Вообще говоря, я в шоке. Нинель — бывшая рядовая сотрудница, и нынешняя главная редакторша журнала, в котором мы вместе с Карпиком и Маринкой очень весело и долго работали. Нинель всегда терпеть не могла две вещи — мои «бесконечные бесстыдные разговоры» и нашу «глупую дымозависимость». Не курила и курящих всегда громко осуждала. Вела демонстративно аскетический образ жизни и презирала всех, живущих на полную катушку. Меня ненавидела с первого же дня знакомства. В кулуарах шутили, мол, это из-за фамилии. Уж больно похоже наши с Карпушой фамилии звучали, и частенько все принимали нас за мужа и жену… Это Нинель бесило. Она не переносила никаких посягательств на свои территории. Впрочем, Карпика она тоже всегда старательно не переносила… И что теперь? Подошла ко мне сама, завела разговор…
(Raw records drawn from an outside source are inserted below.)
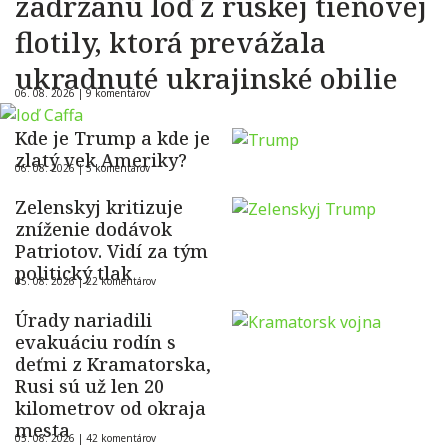
zadržanú loď z ruskej tieňovej
flotily, ktorá prevážala
ukradnuté ukrajinské obilie
06. 08. 2026 |
9 komentárov
Kde je Trump a kde je
zlatý vek Ameriky?
06. 08. 2026 |
5 komentárov
Zelenskyj kritizuje
zníženie dodávok
Patriotov. Vidí za tým
politický tlak
05. 08. 2026 |
22 komentárov
Úrady nariadili
evakuáciu rodín s
deťmi z Kramatorska,
Rusi sú už len 20
kilometrov od okraja
mesta
05. 08. 2026 |
42 komentárov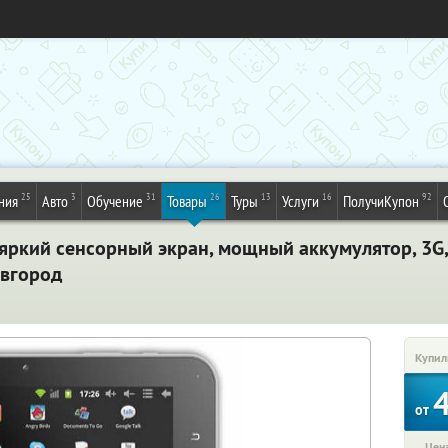
25
3
31
26
13
16
92
ния
Авто
Обучение
Товары
Туры
Услуги
ПолучиКупон
ркий сенсорный экран, мощный аккумулятор, 3G, W
овгород
Купил
от
Цена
Нинель неумело закуривает, выбрасывает сигарету после пары затяжек.
— Гадость! — кривится. — Бесполезная, ничем не помогающая гадость. Уже третий раз пробую закурить, только хуже делается. Так чего ты боишься, Софья? — спрашивает немного насмешливо, но я вижу — ей необходимо сейчас хоть с как-то отвлечься от самой себя. Хоть с кем-то поговорить… Марина, ты погибла не бессмысленно! Твоя смерть изменила Нинель! Представляешь, Марина? Она сама ко мне обращается. Разговаривает, будто и не было никогда всех этих ее косых взглядов и неприязни…
— Боюсь саму себя… Боюсь посмотреть в глаза — тем более в закрытые — покойнице… — отвечаю честно и совсем без издевки, искренне желая не поддерживать дальше наш давний антагонизм.